__Work request__:
Among the entries, which lines carry the string "устранить"? Copy every one.

__Stored data entries__:
▼
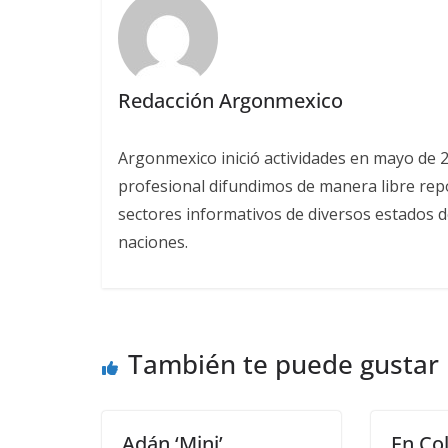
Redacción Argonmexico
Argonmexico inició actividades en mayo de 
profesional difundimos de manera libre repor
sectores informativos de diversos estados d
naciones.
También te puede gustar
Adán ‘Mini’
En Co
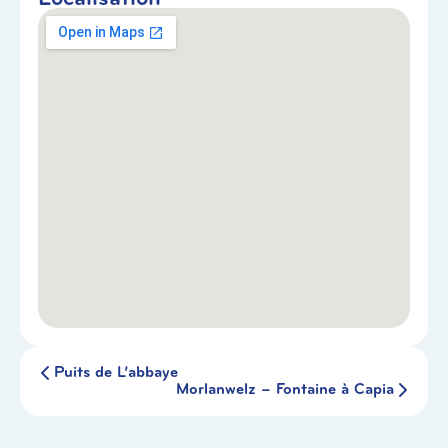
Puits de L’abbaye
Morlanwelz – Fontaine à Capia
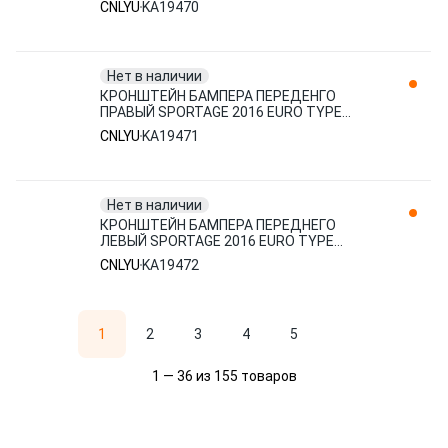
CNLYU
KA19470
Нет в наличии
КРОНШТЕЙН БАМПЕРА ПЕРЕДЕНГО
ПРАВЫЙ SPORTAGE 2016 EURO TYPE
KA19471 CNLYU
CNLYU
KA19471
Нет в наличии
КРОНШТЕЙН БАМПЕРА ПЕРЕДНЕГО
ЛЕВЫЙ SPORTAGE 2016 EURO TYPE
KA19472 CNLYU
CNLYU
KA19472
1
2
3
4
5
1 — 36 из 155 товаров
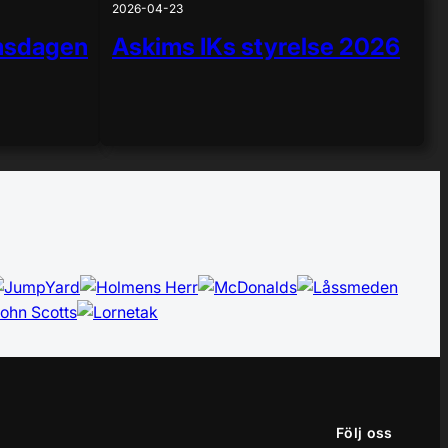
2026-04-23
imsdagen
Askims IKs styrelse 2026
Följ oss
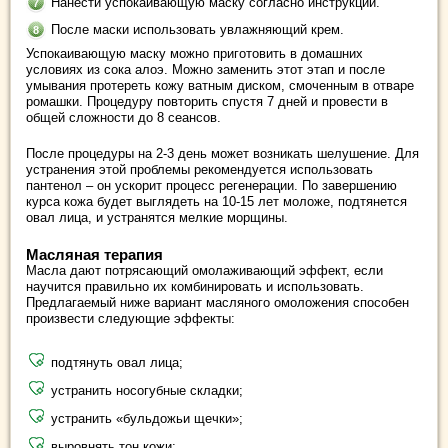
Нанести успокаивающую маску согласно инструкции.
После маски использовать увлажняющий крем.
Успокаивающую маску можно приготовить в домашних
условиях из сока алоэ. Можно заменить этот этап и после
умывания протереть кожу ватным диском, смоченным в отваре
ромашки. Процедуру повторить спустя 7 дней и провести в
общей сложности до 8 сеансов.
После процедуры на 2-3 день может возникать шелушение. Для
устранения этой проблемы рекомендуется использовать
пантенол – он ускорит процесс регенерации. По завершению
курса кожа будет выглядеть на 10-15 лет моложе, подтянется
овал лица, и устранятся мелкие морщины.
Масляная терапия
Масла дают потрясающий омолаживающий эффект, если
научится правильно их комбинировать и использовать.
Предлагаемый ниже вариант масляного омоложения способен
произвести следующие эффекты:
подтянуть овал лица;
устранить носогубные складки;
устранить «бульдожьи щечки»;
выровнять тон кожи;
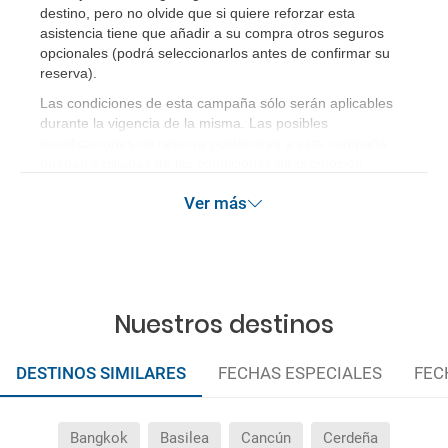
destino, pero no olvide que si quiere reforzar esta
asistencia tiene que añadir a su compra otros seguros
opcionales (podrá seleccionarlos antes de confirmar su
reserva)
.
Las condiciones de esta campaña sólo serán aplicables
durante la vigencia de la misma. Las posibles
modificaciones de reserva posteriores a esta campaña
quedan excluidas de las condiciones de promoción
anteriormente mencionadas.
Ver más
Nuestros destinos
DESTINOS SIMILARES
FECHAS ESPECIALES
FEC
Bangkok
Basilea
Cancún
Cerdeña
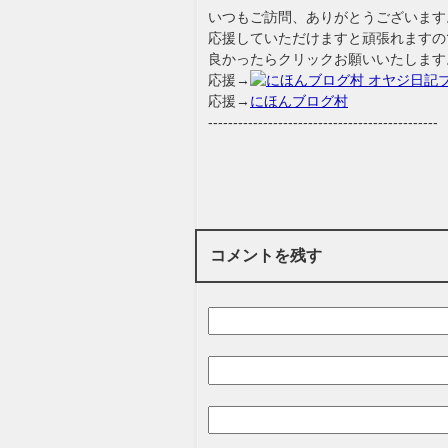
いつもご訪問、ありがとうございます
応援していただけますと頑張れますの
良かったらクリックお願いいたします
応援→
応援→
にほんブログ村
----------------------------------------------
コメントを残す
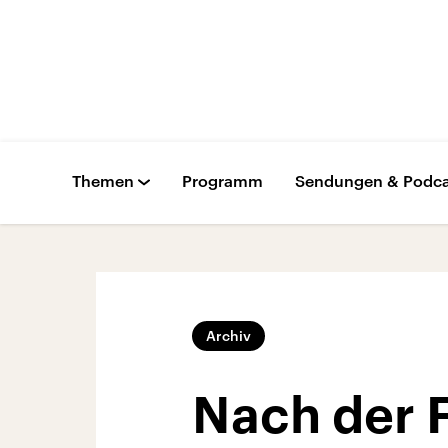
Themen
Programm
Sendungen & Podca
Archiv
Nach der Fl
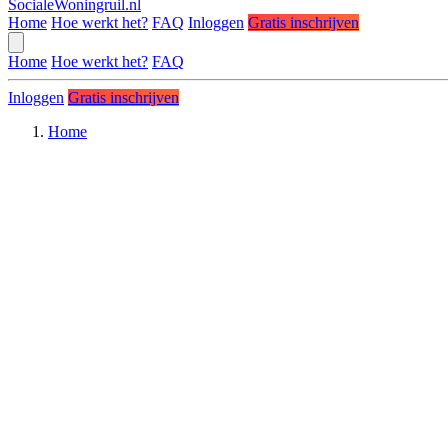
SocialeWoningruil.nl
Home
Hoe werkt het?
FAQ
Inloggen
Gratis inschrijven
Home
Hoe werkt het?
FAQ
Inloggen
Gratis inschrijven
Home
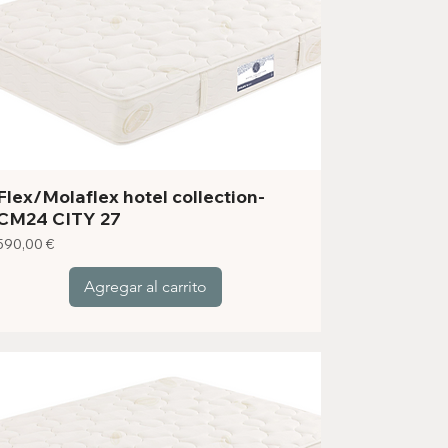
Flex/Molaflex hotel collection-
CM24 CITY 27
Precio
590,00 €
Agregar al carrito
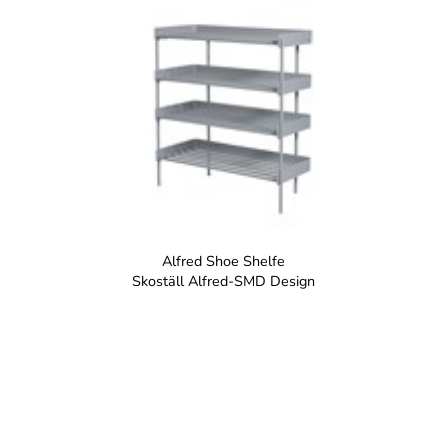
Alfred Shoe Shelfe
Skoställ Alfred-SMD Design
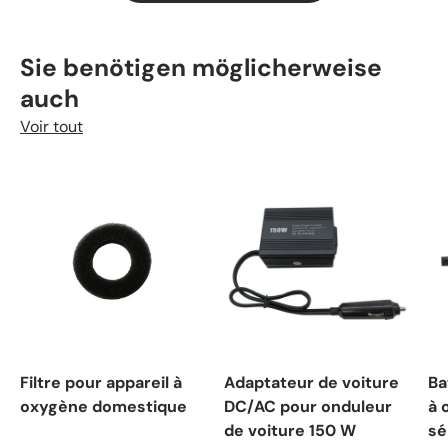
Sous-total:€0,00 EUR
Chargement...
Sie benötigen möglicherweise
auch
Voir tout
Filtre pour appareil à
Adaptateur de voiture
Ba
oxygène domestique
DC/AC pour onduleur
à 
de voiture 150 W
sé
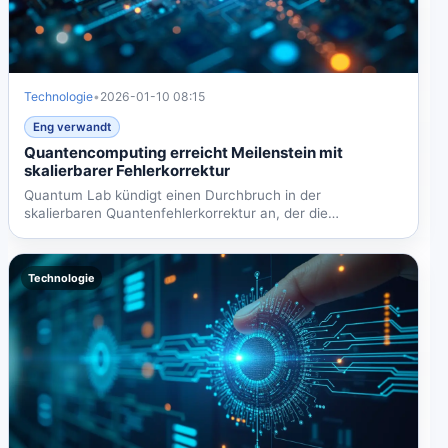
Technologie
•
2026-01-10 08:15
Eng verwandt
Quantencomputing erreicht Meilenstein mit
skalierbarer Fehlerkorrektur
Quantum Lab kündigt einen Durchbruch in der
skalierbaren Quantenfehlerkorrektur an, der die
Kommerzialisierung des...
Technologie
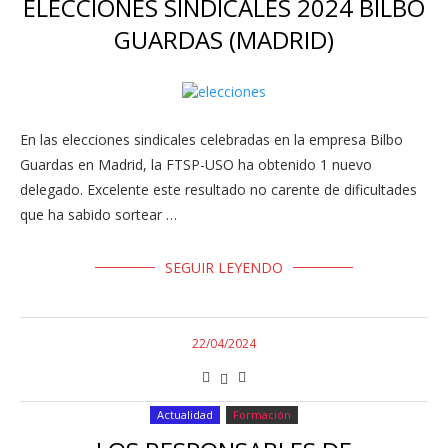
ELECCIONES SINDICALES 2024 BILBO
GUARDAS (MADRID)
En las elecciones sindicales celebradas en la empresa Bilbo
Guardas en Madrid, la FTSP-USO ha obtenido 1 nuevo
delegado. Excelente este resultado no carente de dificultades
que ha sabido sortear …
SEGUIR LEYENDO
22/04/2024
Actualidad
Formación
▲
__Answer to the exercise__:
устранить носогубные складки;
устранить «бульдожьи щечки»;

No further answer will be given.